Exercise directions:
Across the records below, how many lines include the string "festeggiare"? State the number and nothing more.

The data:
=== Section Start ===

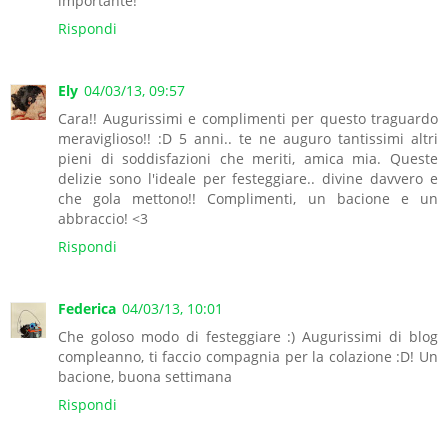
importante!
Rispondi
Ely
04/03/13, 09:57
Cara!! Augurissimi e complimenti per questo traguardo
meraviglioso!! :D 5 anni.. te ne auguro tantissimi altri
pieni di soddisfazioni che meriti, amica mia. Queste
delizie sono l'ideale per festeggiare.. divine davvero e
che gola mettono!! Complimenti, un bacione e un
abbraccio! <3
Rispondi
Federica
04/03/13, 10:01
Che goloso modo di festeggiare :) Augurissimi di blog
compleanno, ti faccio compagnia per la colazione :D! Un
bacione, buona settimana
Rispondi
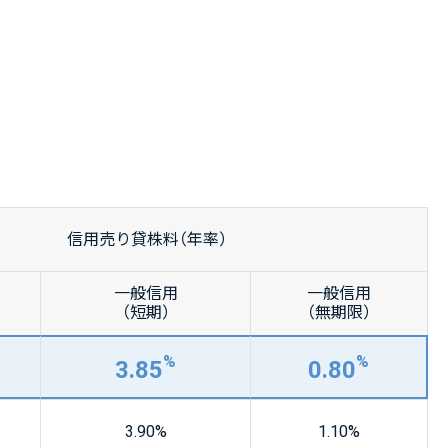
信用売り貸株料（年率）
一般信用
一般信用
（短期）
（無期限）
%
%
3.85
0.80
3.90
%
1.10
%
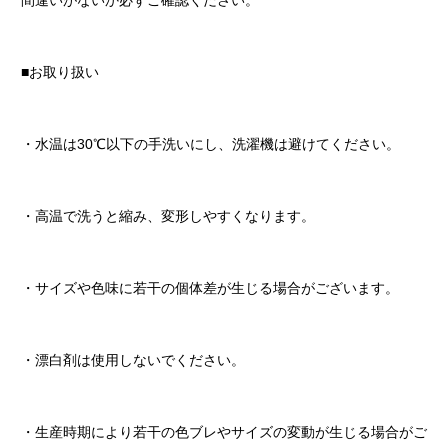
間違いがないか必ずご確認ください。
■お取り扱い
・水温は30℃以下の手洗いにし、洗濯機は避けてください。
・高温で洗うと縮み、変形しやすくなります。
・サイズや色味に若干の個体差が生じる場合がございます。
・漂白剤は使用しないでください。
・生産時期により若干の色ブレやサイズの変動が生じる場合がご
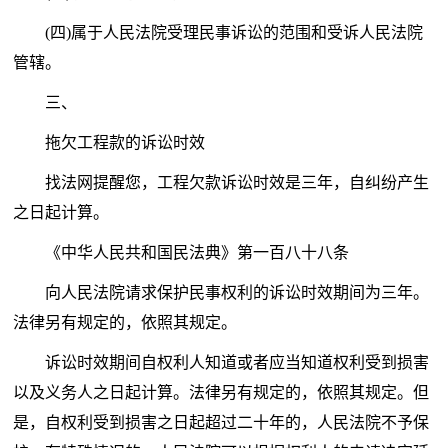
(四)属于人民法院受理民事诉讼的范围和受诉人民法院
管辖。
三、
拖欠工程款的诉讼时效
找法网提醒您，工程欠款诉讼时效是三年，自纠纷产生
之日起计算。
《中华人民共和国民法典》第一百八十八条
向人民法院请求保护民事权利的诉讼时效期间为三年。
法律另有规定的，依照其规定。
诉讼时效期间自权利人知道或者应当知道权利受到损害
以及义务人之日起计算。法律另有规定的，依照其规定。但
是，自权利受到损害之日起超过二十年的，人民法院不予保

=== Section End ===
=== Section Start ===

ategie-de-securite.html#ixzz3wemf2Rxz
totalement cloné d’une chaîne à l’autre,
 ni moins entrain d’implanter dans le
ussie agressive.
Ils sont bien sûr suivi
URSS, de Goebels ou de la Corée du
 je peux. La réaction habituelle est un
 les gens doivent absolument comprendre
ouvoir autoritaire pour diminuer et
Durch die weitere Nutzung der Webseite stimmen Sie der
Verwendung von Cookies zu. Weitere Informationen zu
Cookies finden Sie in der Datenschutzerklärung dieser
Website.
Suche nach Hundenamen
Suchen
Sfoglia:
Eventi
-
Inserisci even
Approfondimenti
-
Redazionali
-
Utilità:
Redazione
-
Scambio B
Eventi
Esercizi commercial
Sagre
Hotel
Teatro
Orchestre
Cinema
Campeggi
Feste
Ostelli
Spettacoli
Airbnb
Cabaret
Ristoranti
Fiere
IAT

=== Section End ===
=== Section Start ===

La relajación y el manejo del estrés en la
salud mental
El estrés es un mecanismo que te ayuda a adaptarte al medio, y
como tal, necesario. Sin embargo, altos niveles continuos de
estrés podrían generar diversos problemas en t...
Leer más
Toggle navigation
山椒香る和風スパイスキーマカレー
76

=== Section End ===

Response area:
2